As a teenager the Sony Playstation was my favorite console and I simply couldn’t get enough of what it had to offer. While perusing a rental store I found a game that caught my eye by the name of Auto Destruct. On the back of the box I read: “Your family was murdered by a nihilistic cult. Driven by revenge, you join a mysterious underground order to even the score. Your mission: fire up your killer ride, load up on devastating weapons and drive the cultists out of town.” If that’s not a teenager’s video game paradise I don’t know what would be.

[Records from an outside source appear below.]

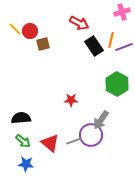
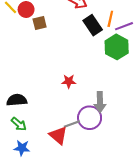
green hexagon: (117, 84) -> (117, 47), moved
gray arrow: (101, 120) -> (100, 102), turned -36
red triangle: (50, 143) -> (58, 135), moved

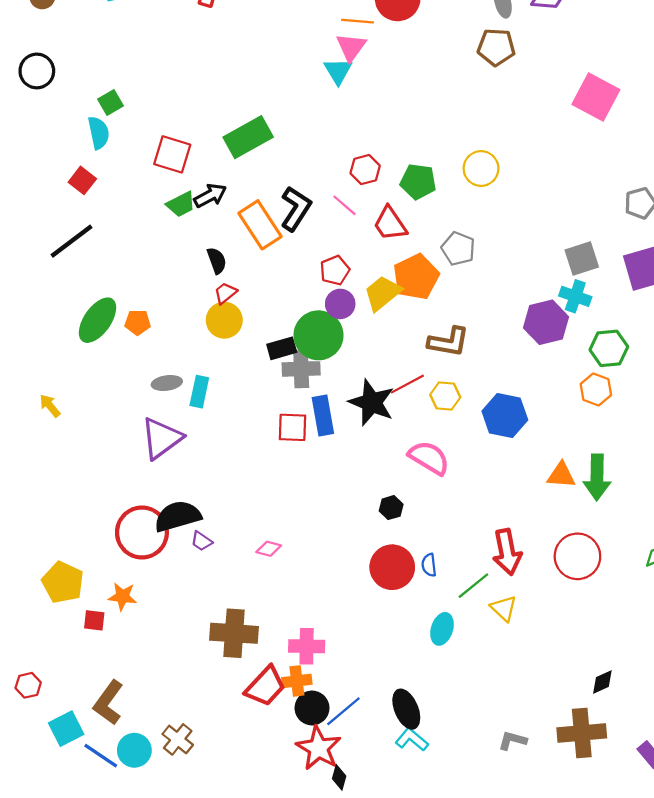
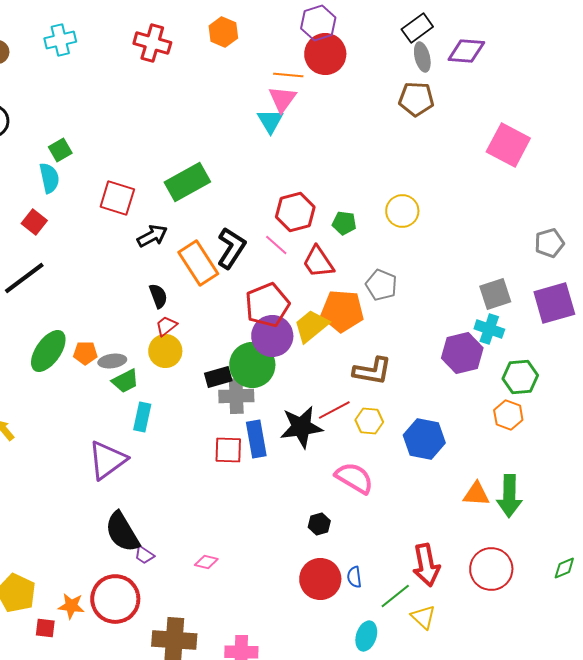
red hexagon: (365, 170) -> (295, 212), size x1.4
green pentagon: (418, 181) -> (344, 223), size x0.7
green trapezoid: (181, 204) -> (125, 381), moved
red pentagon: (335, 270) -> (267, 305), size x1.6
orange pentagon: (416, 277) -> (342, 311), turned 30
purple circle: (340, 304) -> (272, 336), size x1.5
gray ellipse: (167, 383) -> (112, 361), moved
black star: (372, 402) -> (301, 427), turned -30
black semicircle: (178, 516) -> (122, 532), turned -105
red circle: (142, 533) -> (115, 599), moved

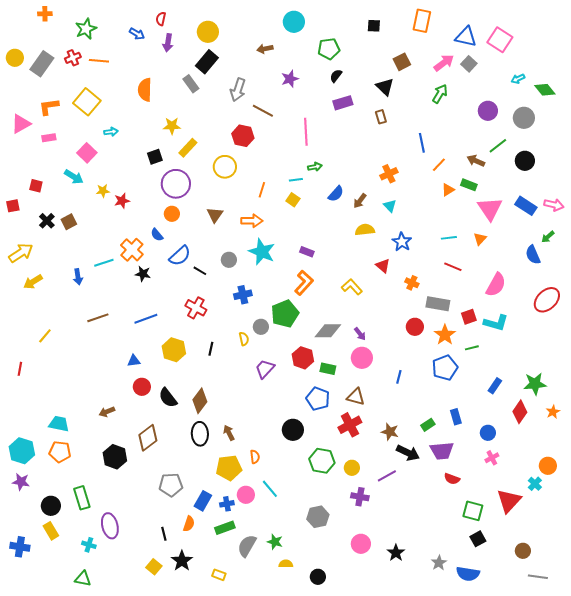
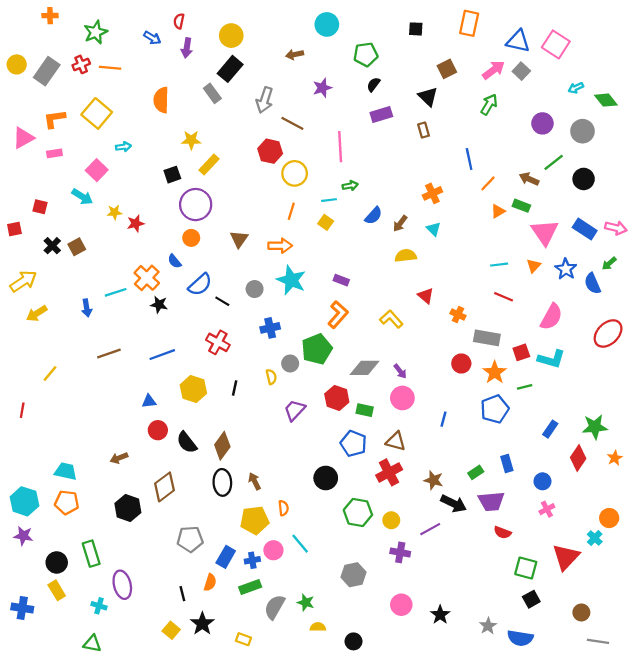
yellow circle: (225, 167) -> (295, 173), moved
blue star: (402, 242) -> (566, 269), moved

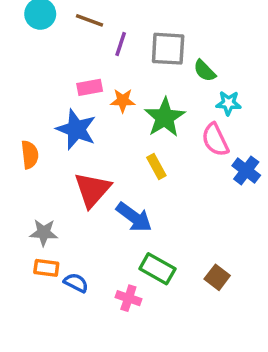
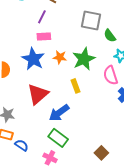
purple line: (121, 44) -> (42, 17), moved
orange star: (123, 100) -> (60, 57), moved
blue arrow: (134, 217) -> (59, 113), turned 100
green rectangle: (157, 269) -> (58, 138), moved

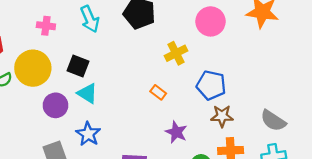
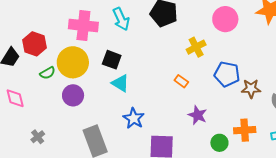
pink cross: (46, 26) -> (83, 26), size x1.8
purple circle: (55, 105) -> (73, 95), moved
brown star: (222, 116) -> (251, 89), moved
blue star: (88, 134) -> (134, 118), moved

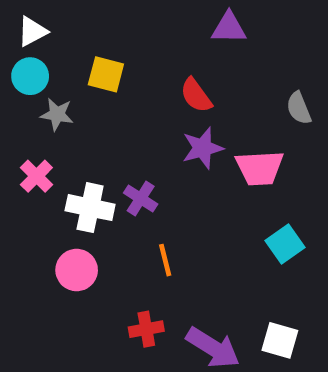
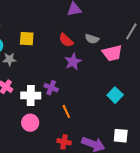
gray semicircle: (299, 108) -> (92, 39), moved, turned -40
pink trapezoid: (260, 168) -> (112, 53), moved
red cross: (146, 329) -> (64, 142), turned 32

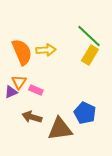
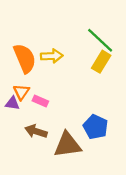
purple triangle: (11, 92) -> (12, 103), turned 32

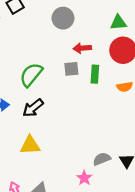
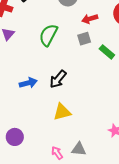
green rectangle: (95, 74) -> (107, 52), moved, turned -42
green semicircle: (31, 75) -> (48, 35), moved

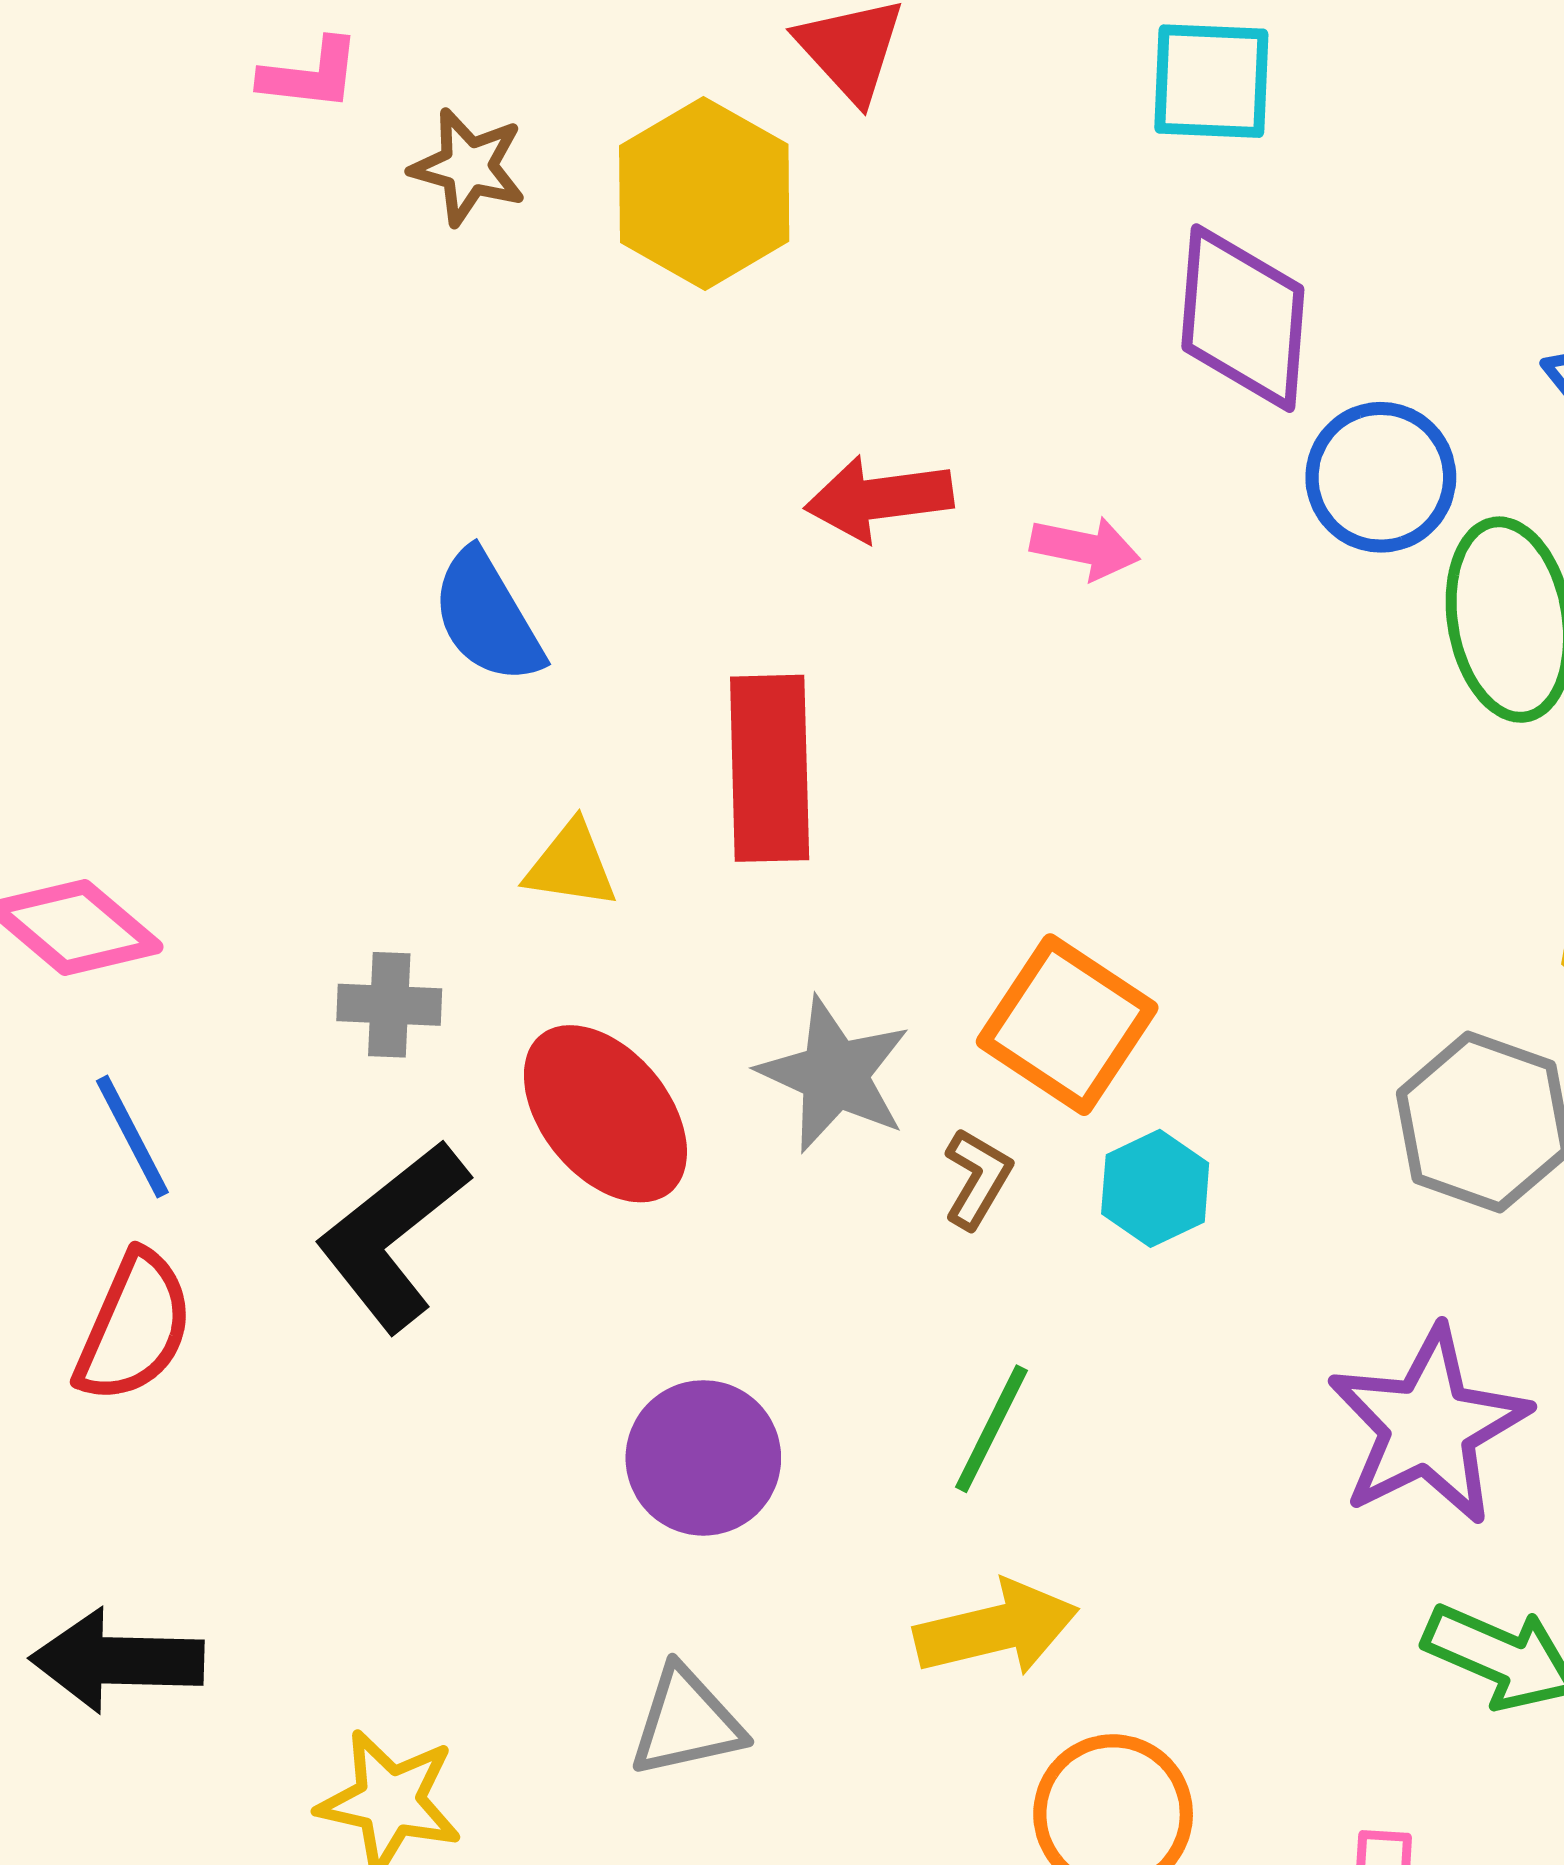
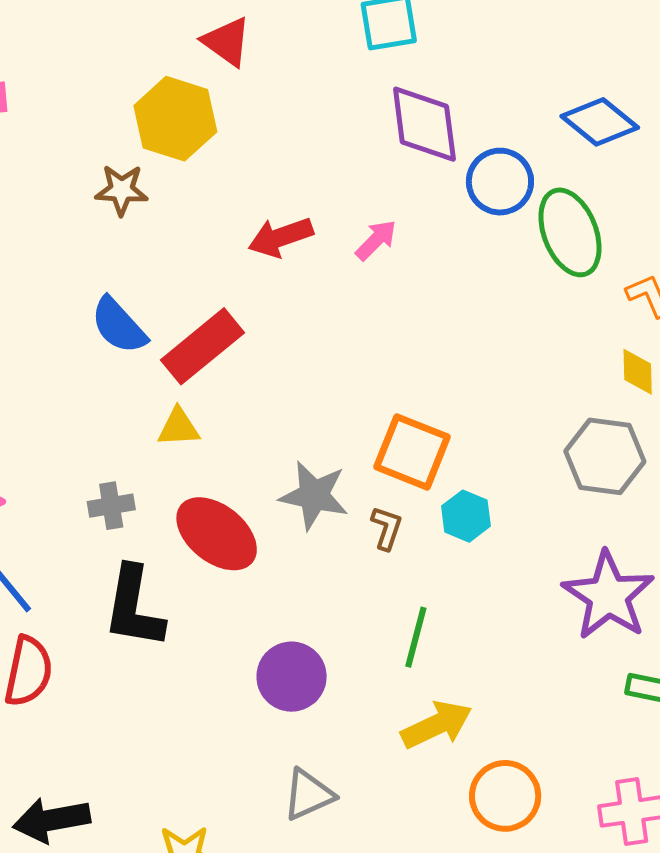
brown star: (468, 167) -> (122, 190), moved
pink arrow: (1085, 548) -> (376, 240), turned -45
red rectangle: (770, 768) -> (202, 346), moved, turned 64
black L-shape: (392, 1236) -> (134, 607), turned -30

Auto Destruct was developed by a company called Neurostone and published by Electronic Arts in January 1998. At that time Auto Destruct was among the first games with a 3D environment that you could freely roam, and the very first one I had ever tried. The player takes the roll of a former professional driver named Booth who, as previously mentioned, is taking revenge against a cult who killed his wife and daughter in a terrorist attack. The group you are now working with to seek that revenge will setup tasks for you and your car to carry out. Missions will include tasks such as seek and destroy, pickup and deliver, follow and collect, against the clock, and escort. Whats more is that each mission may have multiple tasks to fulfill within the same mission. While you may start out following a van dropping jewelry, you might end the mission by collecting the town’s mayor, after having to protect him from suicidal cult members, and drive him to safety.
Before each missions the player is given a short briefing on what their mission is. With both visual instructions as well as real voice acting, the player is then allowed to carry out said mission, while vocal instructions will continue to aid the player periodically. When you get behind the wheel you’ll notice on the left of the HUD there is a map for the player to locate where their objective is, and on the right is a confusing cluster of circles that show the player their car’s health, their opponent’s health, their fuel level and current speed. Nothing is marked, so the game’s manual is pretty vital in understanding this cluster at first.
The player can obtain many different weapons as well as a few different power ups to help them with missions. The car’s health and fuel can be replenished by pulling into gas stations, while weapons can be refilled or gained by driving over them after finding them inside warehouses found around the city. To collect anything, simply run it over and voila, it’s now in your possession, this includes cash drops from a police helicopter that helps the player throughout the game.
Strangely enough Auto Destruct offers both a password system and allows the player to save to memory cards. With my given disgust with most password systems, even when that was the only method to save your progress, I actually think this isn’t such a bad idea. Maybe someone didn’t have a memory card, like I didn’t when I first bought my PS1, well a password system allows the player to enjoy the game and still be able to save their progress. It feels a bit odd, but I truly think that’s a good idea.
I remember Auto Destruct being quite a fun experience all those years ago, and replaying through it now it’s simply ok. Some missions can be frustrating because of slightly wonky handling of the car, but I find that’s to be expected with a lot of PS1 games. The environments looks pretty good for PS1 era but there is some popup, if that type of thing bothers you. The city’s terrain is mostly flat with a few small hills, hilly grass areas and the occasional river. Your cars traction on the roads seem fine, if not a tad be slippery but if you take the time to play the game for a bit you’ll get used to it. However driving on grassy areas is really slippery, so avoid doing so unless instructed to do so on a mission, which does happen. And what would a 3D environment be without traffic and pedestrians? It would be exactly like Auto Destruct, as traffic and pedestrians are almost non-existent. There will be rare occasions where a car or a person will get in your way, but by and large the city seems abandoned.
Auto Destruct isn’t a well regarded game by any means, but I still enjoyed it. It’s a bit cheesy, it a bit hokey but it still supplied me with a good time. Reviews for the game usually pan the game as being less than they expected it to be, or not very good at all, but Auto Destruct is what it is. As was often the case, back in the PS1 era, when trying something that is fairly new you may not get it right the first time, and those who copy your work will surely surpass you, but you have to give it a try. Neurostone sure did gave Auto Destruct a try, and I for one am glad they did, masterpiece or not.